McCann will accompany the Braves when they return to Atlanta on Thursday and then return to the club's Spring Training complex the next week to continue working amid these simulated settings. He will build strength in his legs by catching bullpens and eventually gain clearance to begin making aggressive throws to the bases.

"As we ramp him up, it's going to be based on how it's responding and how it's coming back," Wren said. "There is no way to know. Every guy is different."

McCann will not be cleared to begin handling catching duties in games before April 16. He will be evaluated on a daily basis to determine how many Minor League games he will need to play before being cleared to return to Atlanta's lineup.

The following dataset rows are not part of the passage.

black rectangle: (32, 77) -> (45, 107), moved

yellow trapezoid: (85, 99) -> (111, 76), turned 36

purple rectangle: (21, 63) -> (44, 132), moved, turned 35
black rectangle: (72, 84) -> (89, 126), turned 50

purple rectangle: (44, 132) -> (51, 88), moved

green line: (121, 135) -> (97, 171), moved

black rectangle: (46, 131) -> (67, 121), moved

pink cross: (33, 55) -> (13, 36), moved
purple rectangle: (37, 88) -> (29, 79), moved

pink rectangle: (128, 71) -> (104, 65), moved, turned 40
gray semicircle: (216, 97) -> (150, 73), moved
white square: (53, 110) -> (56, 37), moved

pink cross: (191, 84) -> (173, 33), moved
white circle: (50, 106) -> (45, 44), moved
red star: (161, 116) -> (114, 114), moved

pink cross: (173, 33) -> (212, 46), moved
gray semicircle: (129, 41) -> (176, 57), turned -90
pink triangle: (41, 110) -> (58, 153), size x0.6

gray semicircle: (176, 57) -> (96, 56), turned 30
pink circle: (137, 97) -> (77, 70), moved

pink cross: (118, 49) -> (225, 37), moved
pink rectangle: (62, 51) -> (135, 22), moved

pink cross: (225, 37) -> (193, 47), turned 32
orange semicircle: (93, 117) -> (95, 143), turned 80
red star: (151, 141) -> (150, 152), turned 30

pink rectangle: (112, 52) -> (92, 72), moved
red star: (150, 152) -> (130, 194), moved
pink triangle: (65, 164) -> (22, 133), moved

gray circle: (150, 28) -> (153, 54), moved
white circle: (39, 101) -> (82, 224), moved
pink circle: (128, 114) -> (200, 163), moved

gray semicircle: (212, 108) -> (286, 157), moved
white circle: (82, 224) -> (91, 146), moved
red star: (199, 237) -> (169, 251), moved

"If he's getting a lot of at-bats and the last thing is getting behind the plate to catch, that is not going to take that long," Wren said. " These are not things you plan too far in advance, because you have to allow the rehab schedule to dictate how he feels."

McCann is preparing for what will likely be the most important season of his career. While it seems highly doubtful that he returns to the Braves, the 29-year-old veteran will enter the free-agent market at the end of the year with a chance to gain a nice payday from an American League team that could utilize him as a catcher and designated hitter.

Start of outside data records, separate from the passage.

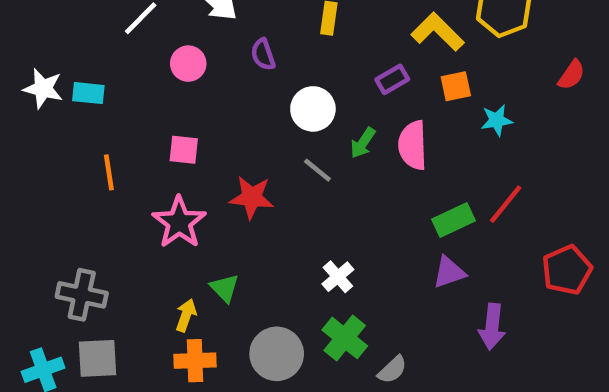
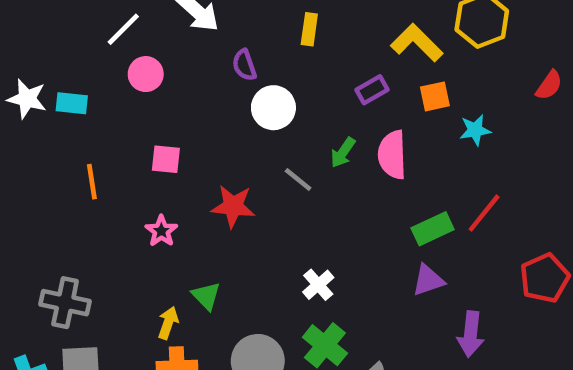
pink circle: (188, 64) -> (146, 74), moved
white circle: (313, 109) -> (273, 108), moved
pink star: (179, 222) -> (161, 231), size x0.6

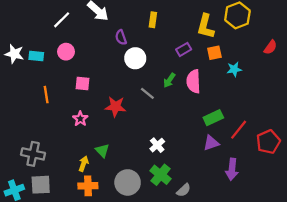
yellow L-shape: (417, 43) -> (206, 26), turned -120
pink circle: (146, 74) -> (66, 52), moved
red line: (484, 213) -> (239, 130), moved

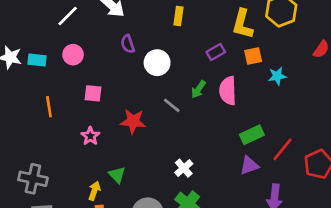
purple semicircle: (121, 37) -> (128, 44), moved

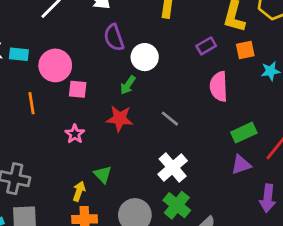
purple semicircle: (128, 44) -> (114, 38), size x1.4
pink circle: (73, 55) -> (55, 65), moved, size x1.5
green arrow: (198, 89) -> (128, 85), moved
gray line: (172, 105) -> (170, 119), moved
white cross: (184, 168) -> (173, 167), size x1.5

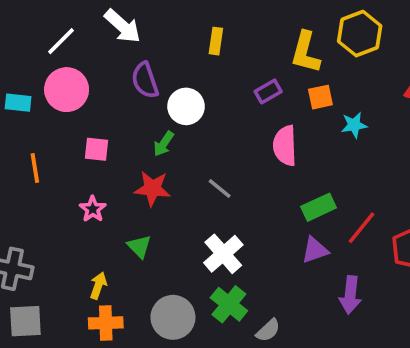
pink circle: (55, 65) -> (67, 90), moved
green triangle: (103, 174) -> (139, 246), moved

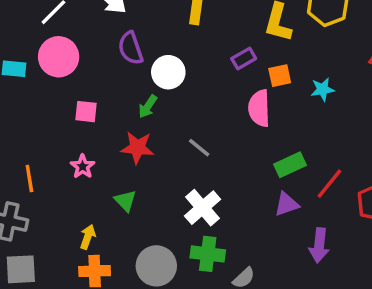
orange square: (320, 97) -> (280, 76), moved
orange line: (35, 168) -> (29, 178), moved
green cross: (229, 304) -> (208, 254), turned -32

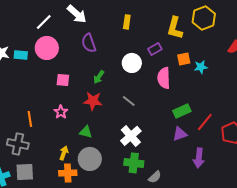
white circle: (168, 72) -> (132, 63), moved
orange square: (280, 76) -> (184, 59), moved
green triangle: (125, 201) -> (86, 132), turned -32
gray circle: (156, 266) -> (90, 159), moved

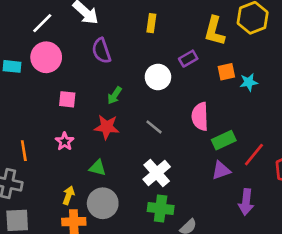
pink semicircle: (164, 78) -> (200, 116), moved

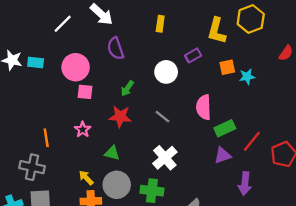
pink circle: (46, 57) -> (76, 67), moved
yellow arrow: (69, 195) -> (86, 178), turned -63
green cross: (161, 209) -> (152, 191), moved

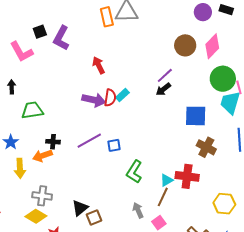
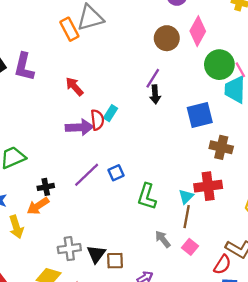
black arrow: (163, 89) -> (155, 94), turned -42
gray cross: (42, 196) -> (69, 249), moved
brown square: (94, 218) -> (115, 261), turned 35

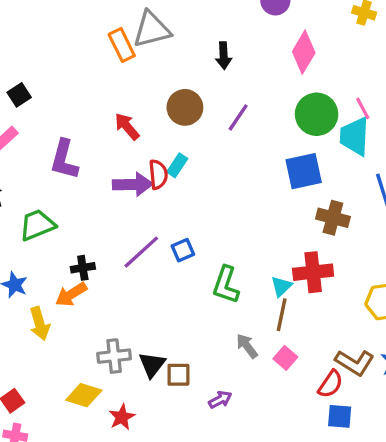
brown circle: (167, 38) -> (185, 107), moved
green circle: (219, 65) -> (317, 114), moved
purple L-shape: (24, 67) -> (64, 160), moved
black arrow: (155, 94) -> (224, 56), moved

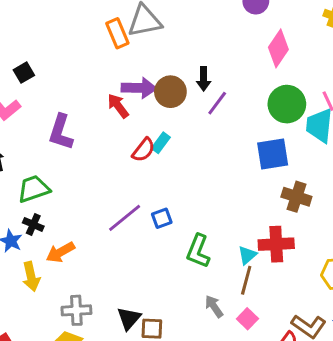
black arrow: (224, 56) -> (204, 79), moved
red semicircle: (158, 174) -> (143, 150), turned 40
purple arrow: (133, 184) -> (139, 88), moved
black cross: (83, 268) -> (33, 224), moved, turned 30
gray cross: (114, 356) -> (76, 310), moved

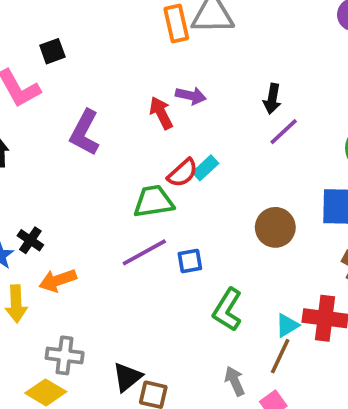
purple arrow: (139, 88) -> (191, 96), size x0.7
brown circle: (170, 92) -> (275, 227), moved
green trapezoid: (34, 189) -> (154, 201), moved

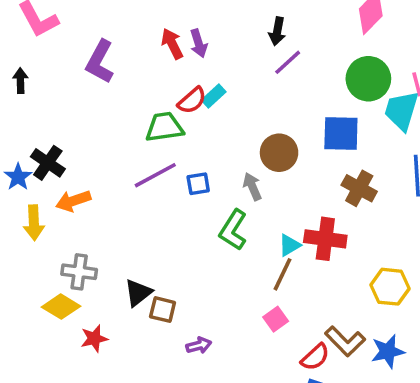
purple arrow: (191, 96) -> (199, 43), moved, turned 60
black cross: (30, 240) -> (48, 163), size x1.4
gray arrow: (235, 381) -> (252, 186), moved

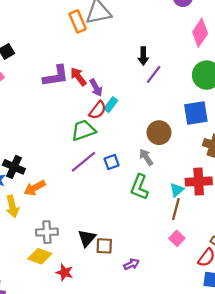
purple arrow: (199, 43) -> (96, 88), moved
purple L-shape: (100, 62) -> (56, 76), moved, turned -116
red star: (94, 339) -> (65, 272), turned -30

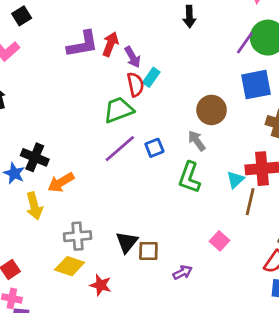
purple line: (154, 74) -> (245, 43), moved
red arrow: (78, 77) -> (110, 44), turned 60
red semicircle: (98, 110) -> (135, 85), turned -48
brown line: (176, 209) -> (250, 202), moved
pink square: (177, 238) -> (220, 241), moved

Expanded repertoire has Teheran thriving

ATL@NYM: Teheran fans seven over six strong frames

LAKE BUENA VISTA, Fla. -- Braves manager Fredi Gonzalez has not bothered to look at the eye-opening stats Julio Teheran has produced during the Grapefruit League season. He has seen all that he has needed to see as Teheran has spent the past month showing why he was one of baseball's top overall prospects before he compiled a 5.08 ERA in 26 starts for Triple-A Gwinnett last year.

"He's been terrific," Gonzalez said. "He goes out there and mixes his pitches. He's got four quality Major League pitches. A couple of years ago, he had just one and barely one because he couldn't even command the fastball."

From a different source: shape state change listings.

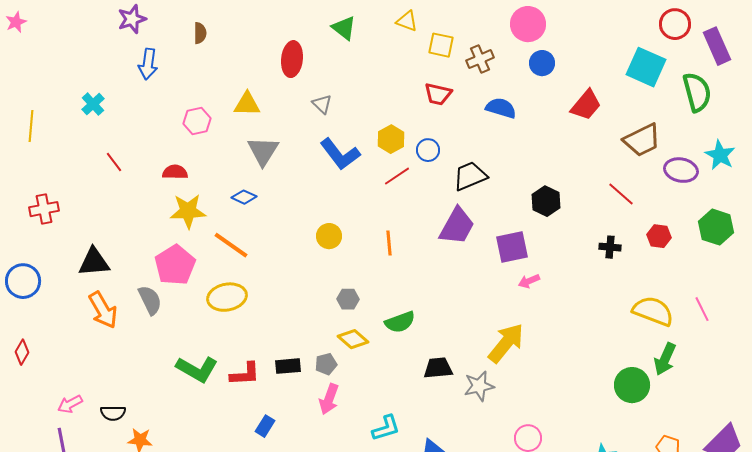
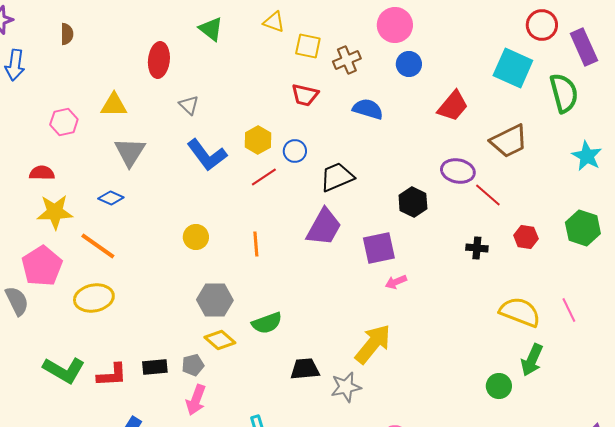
purple ellipse: (681, 170) -> (458, 171), moved
gray hexagon: (348, 299) -> (215, 300), size x1.6
green circle: (632, 385) -> (499, 386), size x0.7

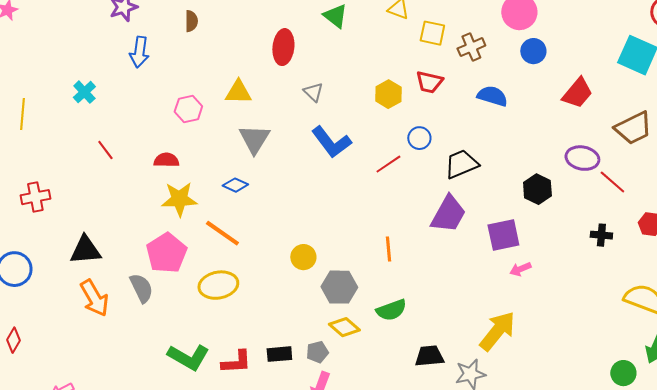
yellow hexagon: (258, 140) -> (388, 94), moved
yellow circle: (196, 237) -> (303, 257), moved
orange line: (256, 244) -> (388, 249), moved

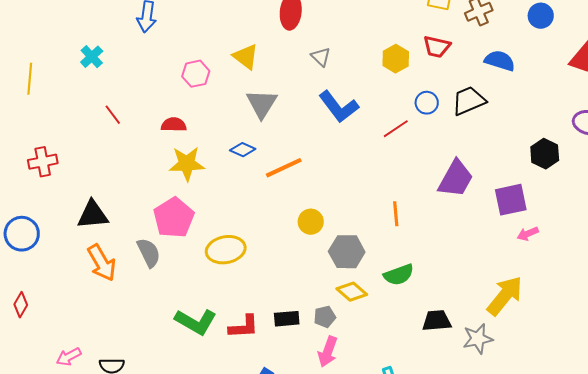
yellow triangle: (238, 92) -> (246, 57), turned 36
black trapezoid: (461, 164) -> (469, 101), moved
orange line: (222, 233) -> (284, 168), moved, turned -60

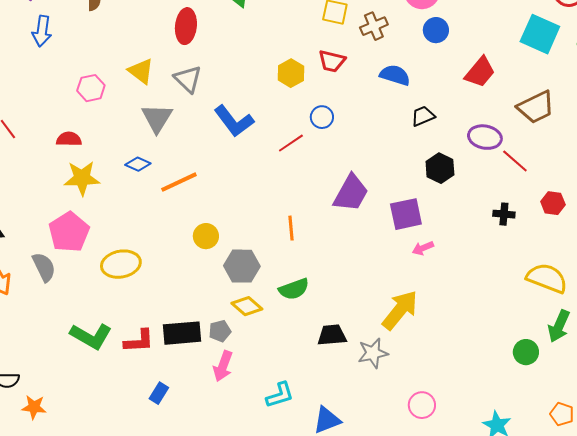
gray triangle: (321, 57) -> (188, 79), moved, size x1.4
black trapezoid: (469, 101) -> (423, 116), moved, size x0.7
black rectangle: (287, 319) -> (182, 333), size x1.5

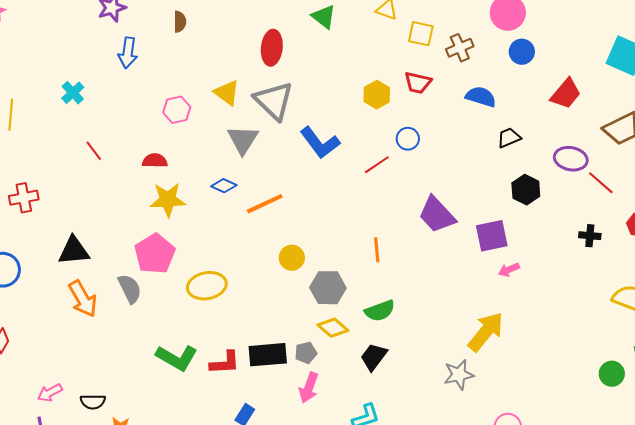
gray triangle: (188, 79) -> (274, 101), size x1.4
purple trapezoid: (351, 193) -> (437, 215), turned 108
black trapezoid: (332, 335) -> (374, 357), moved, turned -48

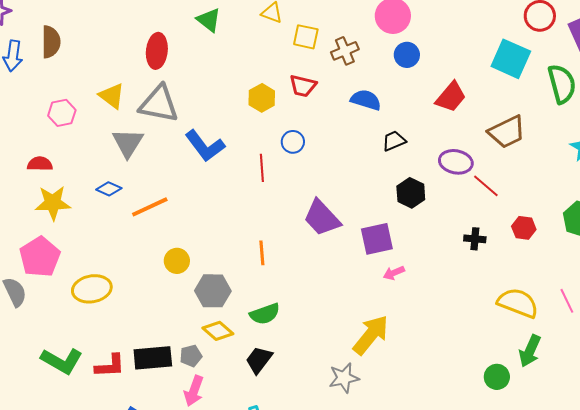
brown semicircle: (180, 22) -> (51, 42), moved, size x1.5
gray triangle: (274, 101) -> (159, 104), turned -33
red line: (377, 165) -> (262, 168), turned -60

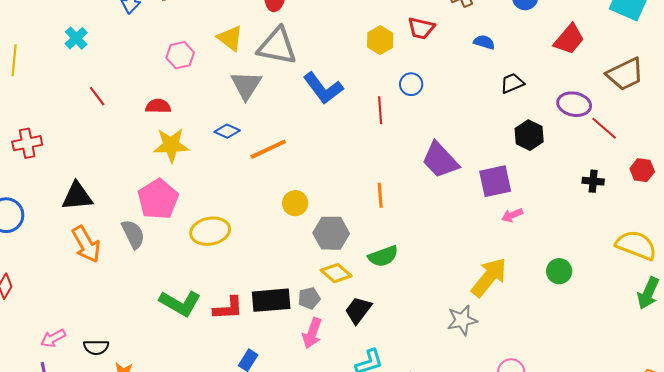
blue semicircle: (366, 100) -> (484, 42), size x0.7
black trapezoid: (259, 360) -> (358, 310), moved
green circle: (497, 377) -> (559, 271), moved

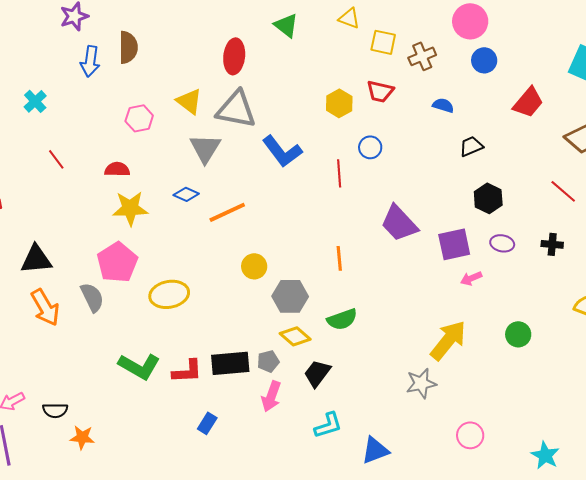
purple ellipse: (574, 104) -> (502, 243), moved, size x0.7

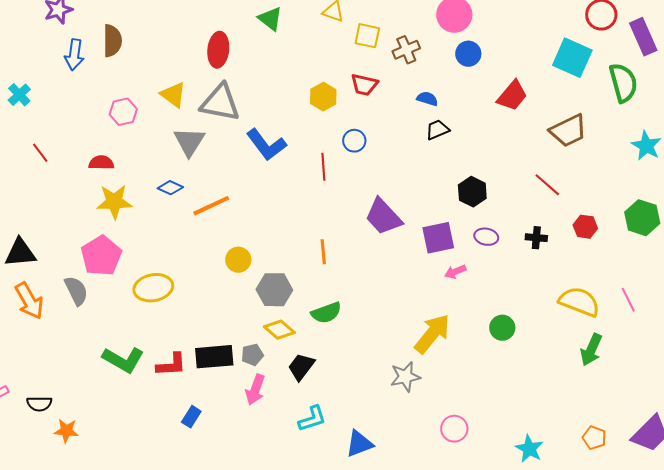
black trapezoid: (471, 146) -> (437, 130), moved

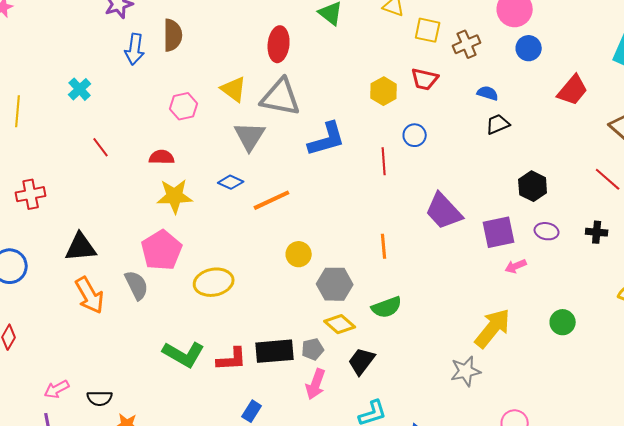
blue L-shape: (266, 145) -> (327, 139), turned -69

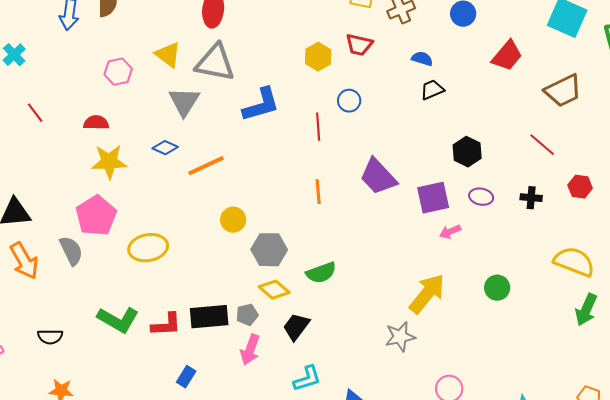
orange line: (384, 246) -> (318, 192), moved
black semicircle: (100, 398) -> (50, 337), moved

Teheran looked liked one of the game's top young pitchers as he recorded 10 strikeouts and held the Astros hitless over six scoreless innings during Saturday afternoon's 3-2 win at Champion Stadium. His strikeout total in this one game matched the number he compiled while surrendering 22 hits and allowing 17 earned runs in 16 1/3 Grapefruit League innings last year.

Teheran's struggles last year were a product of the fact that he was essentially a one-pitch pitcher who routinely attempted to overthrow his four-seam fastball. Feeding off the confidence he gained in the Dominican Winter League, he now complements his heater with a sinking two-seam fastball, a plus changeup and two similar breaking pitches -- a curveball and a slider.

Armed with this expanded repertoire, Teheran has looked entirely different this year. In 26 innings, he has surrendered seven hits, allowed three earned runs, recorded 35 strikeouts and issued nine walks.

"Everything is better and I'm working to get better every day," Teheran said. "I feel more confidence with my two-seamer and my slider. I feel like I can throw all my pitches in any count."

Teheran will make one more start during the spring season and then prepare for his role as Atlanta's fifth starter. He will make his regular-season debut on April 6 or 7, depending on whether Tim Hudson needs an extra day of rest before his second start.

Worth noting

• Craig Kimbrel surrendered a wind-aided two-run home run to Rick Ankiel in the ninth inning of Saturday's win over the Astros. Kimbrel has allowed at least one run in four of his past six Grapefruit League appearances and allowed the decisive run in Team USA's loss to the Dominican Republic in the World Baseball Classic. But Gonzalez said he is not worried about his dominant closer.

• Edward Salcedo hit two home runs in the split-squad 10-5 win over the Blue Jays in Dunedin, Fla., on Saturday. Salcedo has been a disappointment both offensively and defensively since gaining the largest bonus the Braves have ever given an international signee in 2010. If he continues to struggle with the glove at third base, he could be moved to the outfield.